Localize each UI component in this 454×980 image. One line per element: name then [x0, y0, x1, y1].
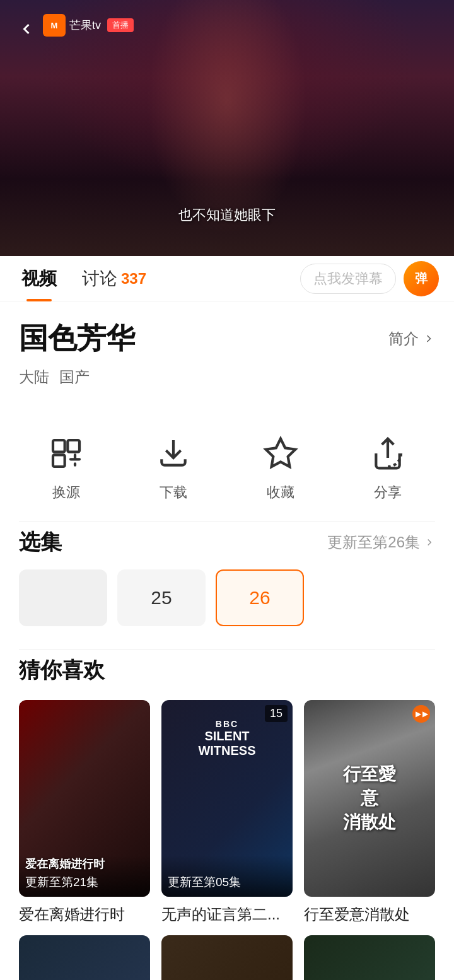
- switch-source-label: 换源: [52, 483, 80, 502]
- danmaku-button[interactable]: 弹: [404, 261, 439, 296]
- mgotv-logo-icon: M: [43, 14, 66, 37]
- mgotv-logo: M 芒果tv 首播: [43, 14, 134, 37]
- favorite-icon: [259, 431, 303, 475]
- episode-list: 25 26: [0, 569, 454, 649]
- favorite-button[interactable]: 收藏: [259, 431, 303, 502]
- episode-item-empty[interactable]: [19, 569, 107, 626]
- danmaku-input-area[interactable]: 点我发弹幕: [300, 264, 396, 294]
- rec-thumb-4: [19, 935, 150, 980]
- video-player[interactable]: M 芒果tv 首播 也不知道她眼下: [0, 0, 454, 256]
- recommendations-section: 猜你喜欢 更新至第21集 爱在离婚进行时 BBC SILENT WIT: [0, 650, 454, 980]
- download-icon: [151, 431, 195, 475]
- recommendations-grid: 更新至第21集 爱在离婚进行时 BBC SILENT WITNESS 更新至第0…: [19, 700, 435, 980]
- back-button[interactable]: [13, 15, 40, 43]
- show-tag-type: 国产: [59, 367, 90, 387]
- rec-thumb-6: [304, 935, 435, 980]
- episode-item-26[interactable]: 26: [216, 569, 304, 626]
- show-title: 国色芳华: [19, 319, 135, 358]
- mgotv-badge: 首播: [107, 18, 134, 32]
- danmaku-btn-label: 弹: [415, 270, 428, 287]
- danmaku-placeholder: 点我发弹幕: [313, 269, 383, 288]
- episode-more-button[interactable]: 更新至第26集: [327, 532, 435, 552]
- share-label: 分享: [374, 483, 402, 502]
- episode-section: 选集 更新至第26集 25 26: [0, 522, 454, 649]
- intro-button[interactable]: 简介: [388, 329, 435, 349]
- svg-rect-0: [53, 440, 65, 452]
- episode-item-25[interactable]: 25: [117, 569, 206, 626]
- recommendations-title: 猜你喜欢: [19, 656, 435, 685]
- switch-source-button[interactable]: 换源: [44, 431, 88, 502]
- switch-source-icon: [44, 431, 88, 475]
- share-icon: [366, 431, 410, 475]
- rec-thumb-1: 更新至第21集: [19, 700, 150, 897]
- svg-rect-2: [53, 455, 65, 467]
- rec-thumb-3: 行至愛意 消散处 ▶: [304, 700, 435, 897]
- rec-item-2[interactable]: BBC SILENT WITNESS 更新至第05集 15 无声的证言第二...: [161, 700, 293, 924]
- share-button[interactable]: 分享: [366, 431, 410, 502]
- discuss-count: 337: [121, 270, 146, 288]
- tab-discuss[interactable]: 讨论 337: [76, 256, 153, 301]
- show-tag-region: 大陆: [19, 367, 49, 387]
- episode-update-text: 更新至第26集: [327, 532, 420, 552]
- mgotv-logo-text: 芒果tv: [69, 18, 101, 33]
- rec-thumb-5: [161, 935, 293, 980]
- download-button[interactable]: 下载: [151, 431, 195, 502]
- show-tags: 大陆 国产: [19, 367, 435, 387]
- rec-name-1: 爱在离婚进行时: [19, 904, 150, 924]
- svg-marker-4: [266, 439, 296, 467]
- rec-item-1[interactable]: 更新至第21集 爱在离婚进行时: [19, 700, 150, 924]
- tab-video[interactable]: 视频: [15, 256, 63, 301]
- video-subtitle: 也不知道她眼下: [178, 206, 276, 225]
- rec-item-6[interactable]: [304, 935, 435, 980]
- show-info: 国色芳华 简介 大陆 国产: [0, 301, 454, 419]
- favorite-label: 收藏: [267, 483, 294, 502]
- rec-thumb-2: BBC SILENT WITNESS 更新至第05集 15: [161, 700, 293, 897]
- action-buttons: 换源 下载 收藏 分享: [0, 419, 454, 521]
- tabs-bar: 视频 讨论 337 点我发弹幕 弹: [0, 256, 454, 301]
- rec-name-2: 无声的证言第二...: [161, 904, 293, 924]
- episode-section-title: 选集: [19, 528, 62, 557]
- rec-item-4[interactable]: [19, 935, 150, 980]
- svg-rect-1: [67, 440, 79, 452]
- rec-name-3: 行至爱意消散处: [304, 904, 435, 924]
- rec-item-3[interactable]: 行至愛意 消散处 ▶ 行至爱意消散处: [304, 700, 435, 924]
- rec-item-5[interactable]: [161, 935, 293, 980]
- download-label: 下载: [160, 483, 187, 502]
###
◆ Exercise details
Everything in the records above is to be copied exactly, except the pictures.

◆ Solution for this exercise
Localize each UI component in this 454×980 image. One line per element: name then [x0, y0, x1, y1].
- switch-source-label: 换源: [52, 483, 80, 502]
- danmaku-button[interactable]: 弹: [404, 261, 439, 296]
- mgotv-logo-icon: M: [43, 14, 66, 37]
- mgotv-logo: M 芒果tv 首播: [43, 14, 134, 37]
- favorite-icon: [259, 431, 303, 475]
- episode-list: 25 26: [0, 569, 454, 649]
- favorite-button[interactable]: 收藏: [259, 431, 303, 502]
- episode-item-empty[interactable]: [19, 569, 107, 626]
- danmaku-input-area[interactable]: 点我发弹幕: [300, 264, 396, 294]
- rec-thumb-4: [19, 935, 150, 980]
- video-player[interactable]: M 芒果tv 首播 也不知道她眼下: [0, 0, 454, 256]
- recommendations-section: 猜你喜欢 更新至第21集 爱在离婚进行时 BBC SILENT WIT: [0, 650, 454, 980]
- download-icon: [151, 431, 195, 475]
- recommendations-grid: 更新至第21集 爱在离婚进行时 BBC SILENT WITNESS 更新至第0…: [19, 700, 435, 980]
- back-button[interactable]: [13, 15, 40, 43]
- show-tag-type: 国产: [59, 367, 90, 387]
- rec-thumb-6: [304, 935, 435, 980]
- episode-item-26[interactable]: 26: [216, 569, 304, 626]
- show-title: 国色芳华: [19, 319, 135, 358]
- mgotv-badge: 首播: [107, 18, 134, 32]
- danmaku-btn-label: 弹: [415, 270, 428, 287]
- danmaku-placeholder: 点我发弹幕: [313, 269, 383, 288]
- episode-more-button[interactable]: 更新至第26集: [327, 532, 435, 552]
- share-label: 分享: [374, 483, 402, 502]
- episode-section: 选集 更新至第26集 25 26: [0, 522, 454, 649]
- intro-button[interactable]: 简介: [388, 329, 435, 349]
- svg-rect-0: [53, 440, 65, 452]
- episode-item-25[interactable]: 25: [117, 569, 206, 626]
- recommendations-title: 猜你喜欢: [19, 656, 435, 685]
- switch-source-button[interactable]: 换源: [44, 431, 88, 502]
- switch-source-icon: [44, 431, 88, 475]
- share-icon: [366, 431, 410, 475]
- rec-thumb-1: 更新至第21集: [19, 700, 150, 897]
- svg-rect-2: [53, 455, 65, 467]
- rec-thumb-3: 行至愛意 消散处 ▶: [304, 700, 435, 897]
- rec-item-2[interactable]: BBC SILENT WITNESS 更新至第05集 15 无声的证言第二...: [161, 700, 293, 924]
- share-button[interactable]: 分享: [366, 431, 410, 502]
- discuss-count: 337: [121, 270, 146, 288]
- tab-discuss[interactable]: 讨论 337: [76, 256, 153, 301]
- show-tag-region: 大陆: [19, 367, 49, 387]
- episode-update-text: 更新至第26集: [327, 532, 420, 552]
- mgotv-logo-text: 芒果tv: [69, 18, 101, 33]
- rec-thumb-5: [161, 935, 293, 980]
- download-button[interactable]: 下载: [151, 431, 195, 502]
- show-tags: 大陆 国产: [19, 367, 435, 387]
- rec-name-1: 爱在离婚进行时: [19, 904, 150, 924]
- svg-marker-4: [266, 439, 296, 467]
- rec-item-1[interactable]: 更新至第21集 爱在离婚进行时: [19, 700, 150, 924]
- tab-video[interactable]: 视频: [15, 256, 63, 301]
- video-subtitle: 也不知道她眼下: [178, 206, 276, 225]
- rec-item-6[interactable]: [304, 935, 435, 980]
- show-info: 国色芳华 简介 大陆 国产: [0, 301, 454, 419]
- favorite-label: 收藏: [267, 483, 294, 502]
- rec-thumb-2: BBC SILENT WITNESS 更新至第05集 15: [161, 700, 293, 897]
- action-buttons: 换源 下载 收藏 分享: [0, 419, 454, 521]
- tabs-bar: 视频 讨论 337 点我发弹幕 弹: [0, 256, 454, 301]
- rec-name-2: 无声的证言第二...: [161, 904, 293, 924]
- episode-section-title: 选集: [19, 528, 62, 557]
- rec-item-4[interactable]: [19, 935, 150, 980]
- svg-rect-1: [67, 440, 79, 452]
- rec-name-3: 行至爱意消散处: [304, 904, 435, 924]
- rec-item-3[interactable]: 行至愛意 消散处 ▶ 行至爱意消散处: [304, 700, 435, 924]
- rec-item-5[interactable]: [161, 935, 293, 980]
- download-label: 下载: [160, 483, 187, 502]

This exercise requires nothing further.